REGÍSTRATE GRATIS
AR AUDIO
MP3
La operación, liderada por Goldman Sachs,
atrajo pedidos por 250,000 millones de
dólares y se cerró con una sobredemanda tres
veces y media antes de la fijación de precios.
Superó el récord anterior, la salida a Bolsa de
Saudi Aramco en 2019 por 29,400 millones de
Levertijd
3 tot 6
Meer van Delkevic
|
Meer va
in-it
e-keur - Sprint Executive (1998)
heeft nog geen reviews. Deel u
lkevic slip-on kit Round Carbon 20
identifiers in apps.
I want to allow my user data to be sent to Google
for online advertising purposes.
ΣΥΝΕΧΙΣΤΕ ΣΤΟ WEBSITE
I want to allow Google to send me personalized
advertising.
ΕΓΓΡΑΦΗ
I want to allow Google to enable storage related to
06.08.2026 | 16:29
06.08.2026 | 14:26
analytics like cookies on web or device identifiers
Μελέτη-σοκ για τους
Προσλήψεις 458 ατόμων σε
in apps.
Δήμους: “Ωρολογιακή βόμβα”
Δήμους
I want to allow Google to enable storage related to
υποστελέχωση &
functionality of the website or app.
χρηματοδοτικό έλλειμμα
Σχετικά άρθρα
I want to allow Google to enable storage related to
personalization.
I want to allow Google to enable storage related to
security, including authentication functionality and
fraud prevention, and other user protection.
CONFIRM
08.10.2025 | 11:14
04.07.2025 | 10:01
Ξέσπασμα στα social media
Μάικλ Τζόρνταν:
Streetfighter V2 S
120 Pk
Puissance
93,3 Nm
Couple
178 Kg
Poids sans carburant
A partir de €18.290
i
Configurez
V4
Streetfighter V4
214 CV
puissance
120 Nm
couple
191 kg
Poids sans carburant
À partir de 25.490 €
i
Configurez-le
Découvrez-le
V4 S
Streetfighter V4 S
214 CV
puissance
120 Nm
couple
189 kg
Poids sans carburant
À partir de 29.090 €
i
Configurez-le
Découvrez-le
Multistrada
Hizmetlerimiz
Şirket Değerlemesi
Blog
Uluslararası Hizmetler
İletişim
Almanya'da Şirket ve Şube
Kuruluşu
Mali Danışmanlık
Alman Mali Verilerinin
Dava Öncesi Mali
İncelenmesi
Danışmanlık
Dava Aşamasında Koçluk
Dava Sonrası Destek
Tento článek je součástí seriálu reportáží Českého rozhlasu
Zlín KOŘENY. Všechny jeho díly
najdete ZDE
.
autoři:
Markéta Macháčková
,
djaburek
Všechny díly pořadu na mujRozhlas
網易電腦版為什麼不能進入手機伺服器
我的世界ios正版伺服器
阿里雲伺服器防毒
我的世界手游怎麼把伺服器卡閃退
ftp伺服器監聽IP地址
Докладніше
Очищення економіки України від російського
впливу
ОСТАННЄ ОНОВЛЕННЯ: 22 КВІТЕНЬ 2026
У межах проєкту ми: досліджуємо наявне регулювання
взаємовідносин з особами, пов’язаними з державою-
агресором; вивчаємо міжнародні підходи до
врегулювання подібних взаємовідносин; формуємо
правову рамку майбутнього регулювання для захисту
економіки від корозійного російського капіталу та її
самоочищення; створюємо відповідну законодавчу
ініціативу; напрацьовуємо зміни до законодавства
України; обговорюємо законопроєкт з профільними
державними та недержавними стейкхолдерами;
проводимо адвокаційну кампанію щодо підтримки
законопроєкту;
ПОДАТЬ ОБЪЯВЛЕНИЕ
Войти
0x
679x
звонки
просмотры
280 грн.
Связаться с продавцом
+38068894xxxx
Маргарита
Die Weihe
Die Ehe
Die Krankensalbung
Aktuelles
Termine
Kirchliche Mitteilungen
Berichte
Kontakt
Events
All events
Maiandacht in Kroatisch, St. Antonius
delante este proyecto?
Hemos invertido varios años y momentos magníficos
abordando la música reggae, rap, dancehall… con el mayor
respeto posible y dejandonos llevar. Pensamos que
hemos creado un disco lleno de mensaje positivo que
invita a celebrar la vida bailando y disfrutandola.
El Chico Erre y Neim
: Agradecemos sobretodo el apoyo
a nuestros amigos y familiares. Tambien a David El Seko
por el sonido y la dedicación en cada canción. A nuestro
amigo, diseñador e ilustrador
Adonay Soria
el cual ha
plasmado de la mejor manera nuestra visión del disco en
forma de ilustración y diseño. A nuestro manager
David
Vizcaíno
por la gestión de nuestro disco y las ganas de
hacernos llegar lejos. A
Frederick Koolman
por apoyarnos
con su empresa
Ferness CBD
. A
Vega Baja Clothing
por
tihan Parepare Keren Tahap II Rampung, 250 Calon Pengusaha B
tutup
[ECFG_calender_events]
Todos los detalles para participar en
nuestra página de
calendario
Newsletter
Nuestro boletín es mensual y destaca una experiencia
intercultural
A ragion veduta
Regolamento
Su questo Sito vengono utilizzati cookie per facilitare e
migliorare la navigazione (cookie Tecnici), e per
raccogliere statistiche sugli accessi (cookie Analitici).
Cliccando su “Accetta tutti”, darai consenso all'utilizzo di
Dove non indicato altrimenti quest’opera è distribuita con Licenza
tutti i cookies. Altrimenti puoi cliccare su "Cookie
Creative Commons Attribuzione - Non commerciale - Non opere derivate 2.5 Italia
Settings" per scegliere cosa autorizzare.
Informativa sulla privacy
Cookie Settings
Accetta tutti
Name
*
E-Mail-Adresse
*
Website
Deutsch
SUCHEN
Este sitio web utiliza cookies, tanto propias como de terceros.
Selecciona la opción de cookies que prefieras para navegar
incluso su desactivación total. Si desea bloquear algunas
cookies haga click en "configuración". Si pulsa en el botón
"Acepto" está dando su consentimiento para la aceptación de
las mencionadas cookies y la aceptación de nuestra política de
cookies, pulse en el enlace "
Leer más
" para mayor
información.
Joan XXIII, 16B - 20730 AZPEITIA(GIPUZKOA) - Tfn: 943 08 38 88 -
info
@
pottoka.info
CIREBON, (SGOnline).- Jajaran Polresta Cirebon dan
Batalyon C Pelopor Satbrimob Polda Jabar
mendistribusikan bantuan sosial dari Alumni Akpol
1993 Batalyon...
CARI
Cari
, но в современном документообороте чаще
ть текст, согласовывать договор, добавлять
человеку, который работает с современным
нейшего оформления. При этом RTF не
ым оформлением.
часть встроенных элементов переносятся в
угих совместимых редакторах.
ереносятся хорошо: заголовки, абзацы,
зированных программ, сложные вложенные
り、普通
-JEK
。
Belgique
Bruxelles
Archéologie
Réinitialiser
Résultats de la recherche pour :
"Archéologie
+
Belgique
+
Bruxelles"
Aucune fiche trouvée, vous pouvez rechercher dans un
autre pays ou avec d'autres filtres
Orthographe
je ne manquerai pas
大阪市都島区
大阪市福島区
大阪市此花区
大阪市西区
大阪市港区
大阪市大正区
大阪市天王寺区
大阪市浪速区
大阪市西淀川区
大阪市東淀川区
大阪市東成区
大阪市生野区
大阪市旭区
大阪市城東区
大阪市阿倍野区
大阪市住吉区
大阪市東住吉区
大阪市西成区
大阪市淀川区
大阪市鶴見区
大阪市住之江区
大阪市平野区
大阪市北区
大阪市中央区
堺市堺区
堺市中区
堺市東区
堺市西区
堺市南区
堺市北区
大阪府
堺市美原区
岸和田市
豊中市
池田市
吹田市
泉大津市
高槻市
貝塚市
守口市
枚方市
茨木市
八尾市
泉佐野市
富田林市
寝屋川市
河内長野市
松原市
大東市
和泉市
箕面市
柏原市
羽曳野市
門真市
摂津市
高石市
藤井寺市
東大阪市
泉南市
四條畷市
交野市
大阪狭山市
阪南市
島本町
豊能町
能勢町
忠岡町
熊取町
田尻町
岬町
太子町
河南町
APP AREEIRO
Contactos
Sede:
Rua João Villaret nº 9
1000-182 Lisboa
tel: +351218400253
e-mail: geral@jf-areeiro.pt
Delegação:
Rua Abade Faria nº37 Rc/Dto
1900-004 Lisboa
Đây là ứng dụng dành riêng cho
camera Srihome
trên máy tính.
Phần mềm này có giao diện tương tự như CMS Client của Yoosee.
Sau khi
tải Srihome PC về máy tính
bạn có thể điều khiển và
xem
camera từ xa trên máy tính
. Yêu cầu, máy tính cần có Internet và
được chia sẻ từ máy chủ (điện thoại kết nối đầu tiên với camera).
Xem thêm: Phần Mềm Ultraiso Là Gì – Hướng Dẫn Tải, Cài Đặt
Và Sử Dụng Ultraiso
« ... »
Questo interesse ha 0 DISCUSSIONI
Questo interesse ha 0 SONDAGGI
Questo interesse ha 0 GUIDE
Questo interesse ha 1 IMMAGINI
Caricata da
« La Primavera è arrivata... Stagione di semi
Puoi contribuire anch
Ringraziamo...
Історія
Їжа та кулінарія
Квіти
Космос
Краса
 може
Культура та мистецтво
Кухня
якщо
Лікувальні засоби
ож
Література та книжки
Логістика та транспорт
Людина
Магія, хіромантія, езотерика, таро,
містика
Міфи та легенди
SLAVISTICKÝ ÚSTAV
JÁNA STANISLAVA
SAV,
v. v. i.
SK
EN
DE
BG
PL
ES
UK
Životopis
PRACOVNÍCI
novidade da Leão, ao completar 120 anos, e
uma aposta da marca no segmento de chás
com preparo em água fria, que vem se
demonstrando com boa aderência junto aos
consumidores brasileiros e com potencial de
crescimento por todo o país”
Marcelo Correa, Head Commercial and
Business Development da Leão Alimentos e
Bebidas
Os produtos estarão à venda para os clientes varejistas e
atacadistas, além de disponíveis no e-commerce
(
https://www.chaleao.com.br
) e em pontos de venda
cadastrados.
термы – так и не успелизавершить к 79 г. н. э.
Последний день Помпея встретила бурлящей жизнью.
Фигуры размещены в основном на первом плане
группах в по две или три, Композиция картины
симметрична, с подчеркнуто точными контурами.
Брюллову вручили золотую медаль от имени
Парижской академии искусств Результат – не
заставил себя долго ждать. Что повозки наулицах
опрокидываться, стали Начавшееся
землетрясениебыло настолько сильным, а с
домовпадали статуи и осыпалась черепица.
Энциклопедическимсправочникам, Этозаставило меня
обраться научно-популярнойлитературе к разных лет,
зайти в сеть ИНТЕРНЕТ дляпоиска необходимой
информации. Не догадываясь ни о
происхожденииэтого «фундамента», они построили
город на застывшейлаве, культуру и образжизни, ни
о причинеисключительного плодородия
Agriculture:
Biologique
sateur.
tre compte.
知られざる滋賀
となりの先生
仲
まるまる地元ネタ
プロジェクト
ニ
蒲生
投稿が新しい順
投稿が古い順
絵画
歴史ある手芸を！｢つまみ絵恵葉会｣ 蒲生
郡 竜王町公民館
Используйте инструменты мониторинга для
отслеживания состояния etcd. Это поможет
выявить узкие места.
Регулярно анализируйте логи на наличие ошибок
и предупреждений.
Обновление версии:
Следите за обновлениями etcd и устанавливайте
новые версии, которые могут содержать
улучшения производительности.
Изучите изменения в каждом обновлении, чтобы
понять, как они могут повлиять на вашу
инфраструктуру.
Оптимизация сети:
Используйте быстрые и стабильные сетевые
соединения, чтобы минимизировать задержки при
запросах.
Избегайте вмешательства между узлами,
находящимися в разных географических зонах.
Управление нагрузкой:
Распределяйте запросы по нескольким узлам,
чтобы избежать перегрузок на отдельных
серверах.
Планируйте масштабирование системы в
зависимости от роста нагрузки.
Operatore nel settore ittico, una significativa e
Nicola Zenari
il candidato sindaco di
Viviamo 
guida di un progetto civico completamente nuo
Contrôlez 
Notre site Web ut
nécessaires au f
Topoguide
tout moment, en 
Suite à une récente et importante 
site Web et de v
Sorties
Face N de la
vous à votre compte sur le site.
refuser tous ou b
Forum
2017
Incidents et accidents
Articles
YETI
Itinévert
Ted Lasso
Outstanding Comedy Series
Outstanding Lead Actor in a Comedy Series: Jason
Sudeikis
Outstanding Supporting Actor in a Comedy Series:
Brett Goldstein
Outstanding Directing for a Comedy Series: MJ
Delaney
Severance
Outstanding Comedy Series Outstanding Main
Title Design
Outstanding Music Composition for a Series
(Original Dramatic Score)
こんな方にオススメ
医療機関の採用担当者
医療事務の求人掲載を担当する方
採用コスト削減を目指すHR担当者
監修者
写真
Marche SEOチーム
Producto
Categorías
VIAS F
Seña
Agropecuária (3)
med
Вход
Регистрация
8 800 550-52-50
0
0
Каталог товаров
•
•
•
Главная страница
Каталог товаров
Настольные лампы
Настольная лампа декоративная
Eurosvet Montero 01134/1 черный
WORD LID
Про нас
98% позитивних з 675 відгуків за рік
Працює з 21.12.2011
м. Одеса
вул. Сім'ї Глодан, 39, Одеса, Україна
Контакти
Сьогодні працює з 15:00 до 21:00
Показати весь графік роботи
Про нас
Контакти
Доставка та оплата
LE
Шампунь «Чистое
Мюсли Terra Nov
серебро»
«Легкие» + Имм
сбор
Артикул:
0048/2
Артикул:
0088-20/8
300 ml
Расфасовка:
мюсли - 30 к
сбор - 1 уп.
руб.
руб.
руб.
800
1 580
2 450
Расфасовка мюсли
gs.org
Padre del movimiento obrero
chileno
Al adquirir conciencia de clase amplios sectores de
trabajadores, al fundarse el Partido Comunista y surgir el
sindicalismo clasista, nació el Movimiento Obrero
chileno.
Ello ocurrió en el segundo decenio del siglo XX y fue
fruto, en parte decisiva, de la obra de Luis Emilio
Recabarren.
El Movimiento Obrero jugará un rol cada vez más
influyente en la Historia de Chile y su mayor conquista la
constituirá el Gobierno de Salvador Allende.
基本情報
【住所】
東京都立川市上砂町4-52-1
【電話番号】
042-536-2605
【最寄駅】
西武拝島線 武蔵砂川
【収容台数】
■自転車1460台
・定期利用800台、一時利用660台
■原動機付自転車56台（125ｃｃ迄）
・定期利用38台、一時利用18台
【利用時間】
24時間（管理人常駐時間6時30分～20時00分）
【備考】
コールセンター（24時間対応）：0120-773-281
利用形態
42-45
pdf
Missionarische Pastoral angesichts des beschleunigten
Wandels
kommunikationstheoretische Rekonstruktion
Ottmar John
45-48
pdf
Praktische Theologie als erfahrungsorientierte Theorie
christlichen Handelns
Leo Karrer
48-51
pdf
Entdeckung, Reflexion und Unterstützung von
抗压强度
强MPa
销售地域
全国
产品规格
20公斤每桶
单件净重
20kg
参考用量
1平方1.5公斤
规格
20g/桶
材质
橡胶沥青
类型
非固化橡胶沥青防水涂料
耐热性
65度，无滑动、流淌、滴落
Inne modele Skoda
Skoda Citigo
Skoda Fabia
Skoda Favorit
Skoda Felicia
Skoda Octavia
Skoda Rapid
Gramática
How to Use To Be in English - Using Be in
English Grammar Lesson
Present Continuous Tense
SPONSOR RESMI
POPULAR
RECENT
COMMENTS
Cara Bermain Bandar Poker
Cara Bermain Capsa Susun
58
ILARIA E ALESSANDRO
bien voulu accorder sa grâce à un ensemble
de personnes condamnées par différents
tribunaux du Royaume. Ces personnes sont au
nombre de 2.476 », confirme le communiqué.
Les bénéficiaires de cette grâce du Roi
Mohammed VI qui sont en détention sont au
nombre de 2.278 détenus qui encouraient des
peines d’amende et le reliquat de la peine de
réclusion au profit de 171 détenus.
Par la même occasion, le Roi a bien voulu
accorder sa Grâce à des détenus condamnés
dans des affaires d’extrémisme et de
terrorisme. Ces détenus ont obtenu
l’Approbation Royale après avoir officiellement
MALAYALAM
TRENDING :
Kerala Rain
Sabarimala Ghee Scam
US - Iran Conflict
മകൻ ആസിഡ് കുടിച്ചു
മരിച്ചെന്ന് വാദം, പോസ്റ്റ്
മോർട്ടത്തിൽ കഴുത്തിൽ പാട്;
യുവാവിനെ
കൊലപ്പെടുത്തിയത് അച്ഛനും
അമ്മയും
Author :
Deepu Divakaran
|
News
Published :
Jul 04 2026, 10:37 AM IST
○ ○ ○ ○
Work instructions:
Please copy the line holding "Cara Bermain Capsa Susun" and all lines after it to the end of the records, exactly, and nothing else.

Reply:
Cara Bermain Capsa Susun
58
ILARIA E ALESSANDRO
bien voulu accorder sa grâce à un ensemble
de personnes condamnées par différents
tribunaux du Royaume. Ces personnes sont au
nombre de 2.476 », confirme le communiqué.
Les bénéficiaires de cette grâce du Roi
Mohammed VI qui sont en détention sont au
nombre de 2.278 détenus qui encouraient des
peines d’amende et le reliquat de la peine de
réclusion au profit de 171 détenus.
Par la même occasion, le Roi a bien voulu
accorder sa Grâce à des détenus condamnés
dans des affaires d’extrémisme et de
terrorisme. Ces détenus ont obtenu
l’Approbation Royale après avoir officiellement
MALAYALAM
TRENDING :
Kerala Rain
Sabarimala Ghee Scam
US - Iran Conflict
മകൻ ആസിഡ് കുടിച്ചു
മരിച്ചെന്ന് വാദം, പോസ്റ്റ്
മോർട്ടത്തിൽ കഴുത്തിൽ പാട്;
യുവാവിനെ
കൊലപ്പെടുത്തിയത് അച്ഛനും
അമ്മയും
Author :
Deepu Divakaran
|
News
Published :
Jul 04 2026, 10:37 AM IST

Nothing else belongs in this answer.